Memory is often implemented in electronic systems, such as computers, cell phones, hand-held devices, etc. There are many different types of memory, including volatile and non-volatile memory. Volatile memory may require power to maintain its data and may include random-access memory (RAM), dynamic random-access memory (DRAM), static random-access memory (SRAM), and synchronous dynamic random-access memory (SDRAM). Non-volatile memory may provide persistent data by retaining stored data when not powered and may include NAND flash memory, NOR flash memory, nitride read only memory (NROM), phase-change memory (e.g., phase-change random access memory), resistive memory (e.g., resistive random-access memory), cross-point memory, ferroelectric-random-access memory (FeRAM), or the like. Hard disc drives (HDDs) may be an example of another type of memory and may include magnetic tapes and/or optical discs.

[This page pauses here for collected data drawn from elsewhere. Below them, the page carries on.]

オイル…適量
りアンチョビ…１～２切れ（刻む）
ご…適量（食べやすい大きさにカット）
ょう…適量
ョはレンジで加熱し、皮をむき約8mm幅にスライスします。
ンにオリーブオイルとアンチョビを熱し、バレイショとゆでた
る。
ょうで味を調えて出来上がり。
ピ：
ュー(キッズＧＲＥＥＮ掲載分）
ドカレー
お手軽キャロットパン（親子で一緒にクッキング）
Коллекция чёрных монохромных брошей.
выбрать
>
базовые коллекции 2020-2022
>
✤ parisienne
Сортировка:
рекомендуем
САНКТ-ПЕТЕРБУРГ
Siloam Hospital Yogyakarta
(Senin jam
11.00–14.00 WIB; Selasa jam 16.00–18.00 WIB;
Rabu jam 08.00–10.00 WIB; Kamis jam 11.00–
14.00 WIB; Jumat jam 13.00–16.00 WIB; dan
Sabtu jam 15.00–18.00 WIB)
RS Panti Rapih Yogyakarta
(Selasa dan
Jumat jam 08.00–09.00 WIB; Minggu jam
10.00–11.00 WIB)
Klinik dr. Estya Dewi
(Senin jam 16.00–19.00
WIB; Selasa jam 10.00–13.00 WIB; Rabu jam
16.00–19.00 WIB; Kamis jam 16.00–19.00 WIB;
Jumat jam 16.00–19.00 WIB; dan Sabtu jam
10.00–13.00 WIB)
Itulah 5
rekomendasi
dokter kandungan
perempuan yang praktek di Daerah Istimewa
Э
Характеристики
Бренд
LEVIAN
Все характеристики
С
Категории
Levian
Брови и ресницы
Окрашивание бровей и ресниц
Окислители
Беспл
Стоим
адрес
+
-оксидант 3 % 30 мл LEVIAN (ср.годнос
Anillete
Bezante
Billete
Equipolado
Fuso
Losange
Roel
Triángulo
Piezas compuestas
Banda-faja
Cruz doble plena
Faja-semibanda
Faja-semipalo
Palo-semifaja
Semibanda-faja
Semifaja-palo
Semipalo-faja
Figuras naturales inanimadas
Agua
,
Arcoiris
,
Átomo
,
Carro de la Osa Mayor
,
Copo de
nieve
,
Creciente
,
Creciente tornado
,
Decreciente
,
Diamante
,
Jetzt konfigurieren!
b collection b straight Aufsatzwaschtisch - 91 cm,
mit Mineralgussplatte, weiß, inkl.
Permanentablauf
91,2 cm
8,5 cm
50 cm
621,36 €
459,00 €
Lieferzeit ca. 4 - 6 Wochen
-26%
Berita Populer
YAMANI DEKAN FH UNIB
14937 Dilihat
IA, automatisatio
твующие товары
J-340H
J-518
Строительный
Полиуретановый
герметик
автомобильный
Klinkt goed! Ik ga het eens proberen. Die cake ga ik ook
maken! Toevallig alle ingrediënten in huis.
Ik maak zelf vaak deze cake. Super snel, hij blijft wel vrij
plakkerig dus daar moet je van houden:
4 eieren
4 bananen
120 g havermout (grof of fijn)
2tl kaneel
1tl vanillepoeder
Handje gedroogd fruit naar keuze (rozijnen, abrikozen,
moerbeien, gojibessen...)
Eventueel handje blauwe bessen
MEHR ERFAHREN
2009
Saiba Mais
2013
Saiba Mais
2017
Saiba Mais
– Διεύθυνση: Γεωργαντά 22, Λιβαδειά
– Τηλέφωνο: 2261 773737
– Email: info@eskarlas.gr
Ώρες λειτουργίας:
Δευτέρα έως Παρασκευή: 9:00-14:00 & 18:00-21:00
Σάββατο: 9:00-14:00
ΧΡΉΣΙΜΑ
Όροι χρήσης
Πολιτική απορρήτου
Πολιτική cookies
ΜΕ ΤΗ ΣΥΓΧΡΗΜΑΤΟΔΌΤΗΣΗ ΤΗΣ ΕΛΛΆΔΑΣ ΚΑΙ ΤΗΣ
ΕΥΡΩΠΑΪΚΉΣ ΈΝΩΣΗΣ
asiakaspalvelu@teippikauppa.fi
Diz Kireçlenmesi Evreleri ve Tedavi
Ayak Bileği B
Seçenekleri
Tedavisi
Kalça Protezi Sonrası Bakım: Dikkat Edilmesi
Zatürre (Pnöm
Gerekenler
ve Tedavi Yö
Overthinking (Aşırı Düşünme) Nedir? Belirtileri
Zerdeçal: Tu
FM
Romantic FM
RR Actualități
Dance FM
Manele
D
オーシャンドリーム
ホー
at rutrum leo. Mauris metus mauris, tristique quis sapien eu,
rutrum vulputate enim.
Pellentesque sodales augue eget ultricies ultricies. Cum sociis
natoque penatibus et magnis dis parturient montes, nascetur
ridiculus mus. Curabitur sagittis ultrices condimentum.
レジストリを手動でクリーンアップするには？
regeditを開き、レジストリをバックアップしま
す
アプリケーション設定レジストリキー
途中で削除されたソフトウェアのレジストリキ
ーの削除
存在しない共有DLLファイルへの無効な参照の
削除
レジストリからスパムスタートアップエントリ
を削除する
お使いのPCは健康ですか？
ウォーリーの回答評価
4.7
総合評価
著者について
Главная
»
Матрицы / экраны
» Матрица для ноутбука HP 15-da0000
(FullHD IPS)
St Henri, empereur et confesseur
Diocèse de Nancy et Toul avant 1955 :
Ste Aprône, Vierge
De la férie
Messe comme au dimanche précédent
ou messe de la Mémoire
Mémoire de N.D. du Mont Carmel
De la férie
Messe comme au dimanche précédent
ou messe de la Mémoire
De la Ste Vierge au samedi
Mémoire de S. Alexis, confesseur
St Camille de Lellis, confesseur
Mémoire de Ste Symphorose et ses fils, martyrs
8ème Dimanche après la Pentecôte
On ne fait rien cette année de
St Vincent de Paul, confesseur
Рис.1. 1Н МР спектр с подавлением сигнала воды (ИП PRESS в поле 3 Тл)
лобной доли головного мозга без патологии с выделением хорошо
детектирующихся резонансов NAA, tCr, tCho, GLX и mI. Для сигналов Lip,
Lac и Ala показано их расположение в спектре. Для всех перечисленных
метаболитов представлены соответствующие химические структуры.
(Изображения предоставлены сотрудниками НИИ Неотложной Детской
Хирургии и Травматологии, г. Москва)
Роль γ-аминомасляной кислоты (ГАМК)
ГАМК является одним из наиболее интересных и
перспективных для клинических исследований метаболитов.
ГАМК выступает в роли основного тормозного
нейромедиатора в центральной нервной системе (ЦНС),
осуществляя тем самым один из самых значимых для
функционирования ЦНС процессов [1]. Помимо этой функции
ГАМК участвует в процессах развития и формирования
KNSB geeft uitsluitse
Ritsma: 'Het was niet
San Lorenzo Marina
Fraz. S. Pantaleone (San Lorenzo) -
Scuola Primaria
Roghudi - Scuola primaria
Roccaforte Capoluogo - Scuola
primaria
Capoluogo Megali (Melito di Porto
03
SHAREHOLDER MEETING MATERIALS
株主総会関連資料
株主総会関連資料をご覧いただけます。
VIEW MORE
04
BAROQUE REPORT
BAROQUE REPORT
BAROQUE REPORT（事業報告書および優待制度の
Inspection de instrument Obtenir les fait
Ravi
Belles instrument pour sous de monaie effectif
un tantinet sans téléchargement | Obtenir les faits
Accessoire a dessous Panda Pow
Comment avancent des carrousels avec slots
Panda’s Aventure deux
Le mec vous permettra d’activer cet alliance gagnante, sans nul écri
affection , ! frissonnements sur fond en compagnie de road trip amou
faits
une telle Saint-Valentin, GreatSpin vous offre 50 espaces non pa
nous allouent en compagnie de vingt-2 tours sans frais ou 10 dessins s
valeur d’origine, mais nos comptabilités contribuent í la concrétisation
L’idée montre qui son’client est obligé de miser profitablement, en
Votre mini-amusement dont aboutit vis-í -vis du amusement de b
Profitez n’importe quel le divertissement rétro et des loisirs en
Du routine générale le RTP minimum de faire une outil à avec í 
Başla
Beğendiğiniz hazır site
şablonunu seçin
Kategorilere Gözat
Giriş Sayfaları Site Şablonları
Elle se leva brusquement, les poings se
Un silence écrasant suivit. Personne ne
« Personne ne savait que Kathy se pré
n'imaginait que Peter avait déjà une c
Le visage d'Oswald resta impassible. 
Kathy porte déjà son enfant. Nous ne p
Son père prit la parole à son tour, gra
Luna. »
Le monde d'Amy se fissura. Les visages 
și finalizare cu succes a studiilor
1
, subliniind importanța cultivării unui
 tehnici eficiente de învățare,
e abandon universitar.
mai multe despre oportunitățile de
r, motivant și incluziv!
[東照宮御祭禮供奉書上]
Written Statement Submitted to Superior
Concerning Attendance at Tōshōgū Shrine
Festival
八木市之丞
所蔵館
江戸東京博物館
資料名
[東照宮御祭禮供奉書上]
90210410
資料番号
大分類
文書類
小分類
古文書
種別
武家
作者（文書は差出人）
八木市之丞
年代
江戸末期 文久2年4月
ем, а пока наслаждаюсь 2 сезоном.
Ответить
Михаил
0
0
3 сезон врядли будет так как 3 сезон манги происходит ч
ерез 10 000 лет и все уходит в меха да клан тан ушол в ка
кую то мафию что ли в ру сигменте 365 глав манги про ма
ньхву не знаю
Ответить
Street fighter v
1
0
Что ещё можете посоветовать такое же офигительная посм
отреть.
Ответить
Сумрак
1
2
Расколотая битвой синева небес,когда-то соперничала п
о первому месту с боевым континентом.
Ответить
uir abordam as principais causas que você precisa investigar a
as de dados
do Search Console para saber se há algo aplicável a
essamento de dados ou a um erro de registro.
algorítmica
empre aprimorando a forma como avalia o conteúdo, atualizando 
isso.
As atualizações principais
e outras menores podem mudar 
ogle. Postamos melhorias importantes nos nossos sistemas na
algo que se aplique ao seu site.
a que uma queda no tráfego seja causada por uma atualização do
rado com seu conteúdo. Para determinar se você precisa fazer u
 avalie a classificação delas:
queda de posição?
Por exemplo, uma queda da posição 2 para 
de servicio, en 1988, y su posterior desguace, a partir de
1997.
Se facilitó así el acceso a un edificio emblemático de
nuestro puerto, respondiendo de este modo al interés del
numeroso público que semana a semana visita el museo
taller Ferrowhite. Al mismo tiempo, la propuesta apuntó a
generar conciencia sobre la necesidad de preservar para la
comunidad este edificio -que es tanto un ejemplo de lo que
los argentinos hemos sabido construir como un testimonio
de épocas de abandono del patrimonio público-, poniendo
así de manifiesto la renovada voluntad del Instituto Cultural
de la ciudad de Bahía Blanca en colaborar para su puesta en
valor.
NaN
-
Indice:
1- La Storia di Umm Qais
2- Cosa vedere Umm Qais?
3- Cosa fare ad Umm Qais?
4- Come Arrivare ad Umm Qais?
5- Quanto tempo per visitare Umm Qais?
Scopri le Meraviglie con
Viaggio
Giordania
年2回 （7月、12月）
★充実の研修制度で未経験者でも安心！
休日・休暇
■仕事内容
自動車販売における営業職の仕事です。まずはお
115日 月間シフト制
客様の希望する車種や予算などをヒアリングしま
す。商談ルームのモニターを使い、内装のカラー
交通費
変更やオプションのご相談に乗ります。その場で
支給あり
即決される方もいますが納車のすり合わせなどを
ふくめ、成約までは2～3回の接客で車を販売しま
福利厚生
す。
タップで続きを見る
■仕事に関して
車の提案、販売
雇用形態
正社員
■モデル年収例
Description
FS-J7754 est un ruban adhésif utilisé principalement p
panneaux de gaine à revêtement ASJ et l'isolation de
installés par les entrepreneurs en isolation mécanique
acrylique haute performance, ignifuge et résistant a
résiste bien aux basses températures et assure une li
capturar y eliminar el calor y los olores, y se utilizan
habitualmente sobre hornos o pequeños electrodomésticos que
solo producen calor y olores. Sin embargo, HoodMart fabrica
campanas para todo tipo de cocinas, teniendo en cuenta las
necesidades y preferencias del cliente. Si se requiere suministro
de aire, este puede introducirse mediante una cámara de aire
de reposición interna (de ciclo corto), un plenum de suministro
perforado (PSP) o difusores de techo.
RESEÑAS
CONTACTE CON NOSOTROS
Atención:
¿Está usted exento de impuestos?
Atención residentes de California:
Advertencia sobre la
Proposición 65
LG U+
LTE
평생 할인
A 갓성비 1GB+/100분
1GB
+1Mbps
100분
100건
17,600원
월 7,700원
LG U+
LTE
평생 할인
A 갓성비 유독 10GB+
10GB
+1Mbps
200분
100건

The endurance of a memory may be defined as the number of writes, such as the number of write/erase (e.g., program/erase) cycles, that the memory may endure before it can no longer reliably store data (e.g., before it is likely to fail). For example, non-volatile memories may have lower endurance than DRAM.
In some examples, non-volatile memories may be divided into groups of memory cells, such as pages of memory cells, blocks of memory cells, etc. For example, some groups of memory cells may be subjected to higher numbers of writes than others and may be more likely to fail than groups subjected to lower numbers of writes. For example, a memory may be considered to be likely to fail when one or more of its groups of memory cells has a high write/erase cycle count, while other groups might have a low write/erase cycle count.
In some examples, endurance may be improved by using wear leveling. Wear leveling may spread the writes across the groups of memory cells. For example, groups with higher write/erase cycle counts may be replaced with groups with lower write/erase cycle counts during wear leveling.